Scripts to summaryse features from FinnGen’s register data and to produce statically similar dummy tables.
Run
{r} service_sector_data_version = "R11v2" person_level_data_version="R11v1" n_patients_minimum <- 3000
{r, eval=FALSE} tictoc::tic() LongitudinalDummyDataGenerator::generate_all_dummy_data_to_files( output_folder = output_folder, service_sector_data_version = service_sector_data_version, person_level_data_version = person_level_data_version, n_patients_minimum = n_patients_minimum, seed = 13, nTreaths=(parallel::detectCores() -2) ) tictoc::toc()
How it works
- Generate N patients with first observation year, last observation year, and number of visits of each SOURCE within the observation period. Proportion of these values are similar to real data.
- Gives to each visit a number of events, service sector codes (CODE5, CODE6, CODE8, CODE9), and an INDEX. Proportion of the first two values are similar to real data with in some define time windows.
- Gives to each event a year and a vocabulary. Proportion of these values are similar to real data. Events in the same visit of same vocabulary get a distinct level.
- Gives to each event a code (CODE1, CODE2, CODE3), based on the year and vocabulary. Proportion of these values are similar to real data.
- Gives to each event a CODE4. Proportion of these values are similar to real data.
- Generates random months, days and bithdays. Calcualates consisten EVENT_AGES.
- Creates DEATH visits at a random distance [0,30]day from the end of observation for a proportion of the patients with events and codes similar to the realdata.
Preserved and not preserved features
What it preserves
- Patients with statically similar, observation periods and number of events.

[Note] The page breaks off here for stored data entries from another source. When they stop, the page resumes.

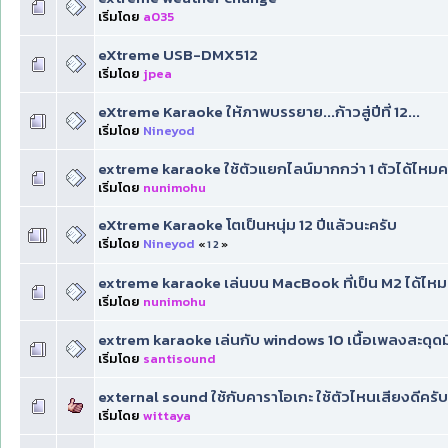
เริ่มโดย
a035
eXtreme USB-DMX512
เริ่มโดย
jpea
eXtreme Karaoke ให้ภาพบรรยาย...ก้าวสู่ปีที่ 12...
เริ่มโดย
Nineyod
extreme karaoke ใช้ตัวแยกไลน์มากกว่า 1 ตัวได้ไหมค
เริ่มโดย
nunimohu
eXtreme Karaoke โตเป็นหนุ่ม 12 ปีแล้วนะครับ
เริ่มโดย
Nineyod
«
1
2
»
extreme karaoke เล่นบน MacBook ที่เป็น M2 ได้ไหม
เริ่มโดย
nunimohu
extrem karaoke เล่นกับ windows 10 เนื้อเพลงสะดุดมี
เริ่มโดย
santisound
external sound ใช้กับคาราโอเกะ ใช้ตัวไหนเสียงดีครับ
เริ่มโดย
wittaya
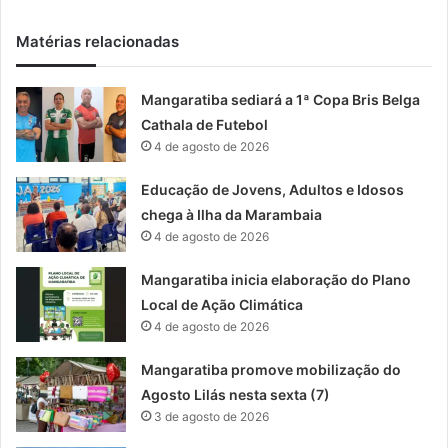
Matérias relacionadas
Mangaratiba sediará a 1ª Copa Bris Belga
Cathala de Futebol
4 de agosto de 2026
Educação de Jovens, Adultos e Idosos
chega à Ilha da Marambaia
4 de agosto de 2026
Mangaratiba inicia elaboração do Plano
Local de Ação Climática
4 de agosto de 2026
Mangaratiba promove mobilização do
Agosto Lilás nesta sexta (7)
3 de agosto de 2026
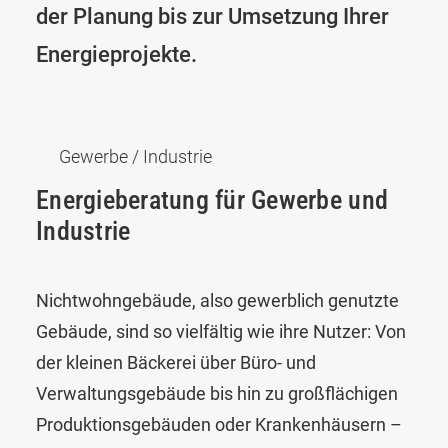
der Planung bis zur Umsetzung Ihrer
Energieprojekte.
Gewerbe / Industrie
Energieberatung für Gewerbe und
Industrie
Nichtwohngebäude, also gewerblich genutzte
Gebäude, sind so vielfältig wie ihre Nutzer: Von
der kleinen Bäckerei über Büro- und
Verwaltungsgebäude bis hin zu großflächigen
Produktionsgebäuden oder Krankenhäusern –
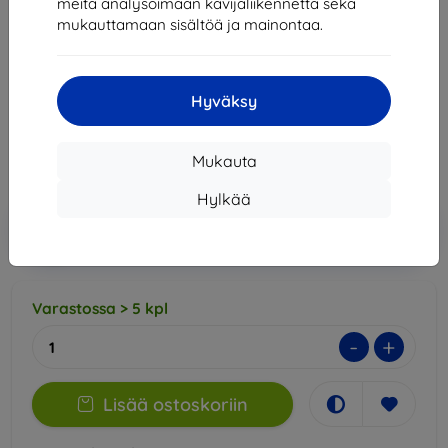
meitä analysoimaan kävijäliikennettä sekä
itsensä korjaava, ei kuplia, kosketusherkkyys säilyy, helppo
mukauttamaan sisältöä ja mainontaa.
märkäasennus.
Kuvaus ja tekniset tiedot
Hyväksy
23,89 €
21,50 €
Mukauta
Hinta ilman ALV:tä
17,34 €
Hylkää
Lisää
Alennus kupongilla
-10%
EXTRA10
ostoskoriin
Varastossa > 5 kpl
-
+
Lisää ostoskoriin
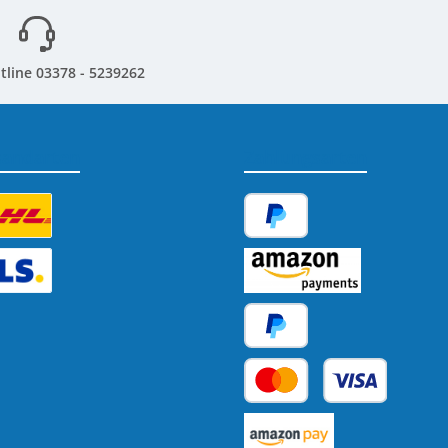
tline 03378 - 5239262
sandarten
Zahlungsarten
tzerdefiniertes Bild 1
PayPal
tzerdefiniertes Bild 2
Amazon Pay
Später Bezahlen
Kredit- oder Debitkarte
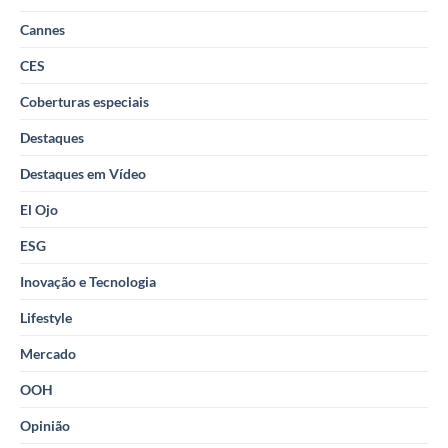
Cannes
CES
Coberturas especiais
Destaques
Destaques em Vídeo
El Ojo
ESG
Inovação e Tecnologia
Lifestyle
Mercado
OOH
Opinião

- Exact same codes (CODE1, CODE2, CODE3), -except if combination is in less than 5 patients-
- Destiny of vocabularies statically similar.
- Number of packages, days of visit, and levels statically similar.
What it does not preserves
- Sex-related codes are not linked to sex (e.g. a male can be pregnant).
- Codes within same visit are not necessarily related (same INDEX may mix unrelated conditions).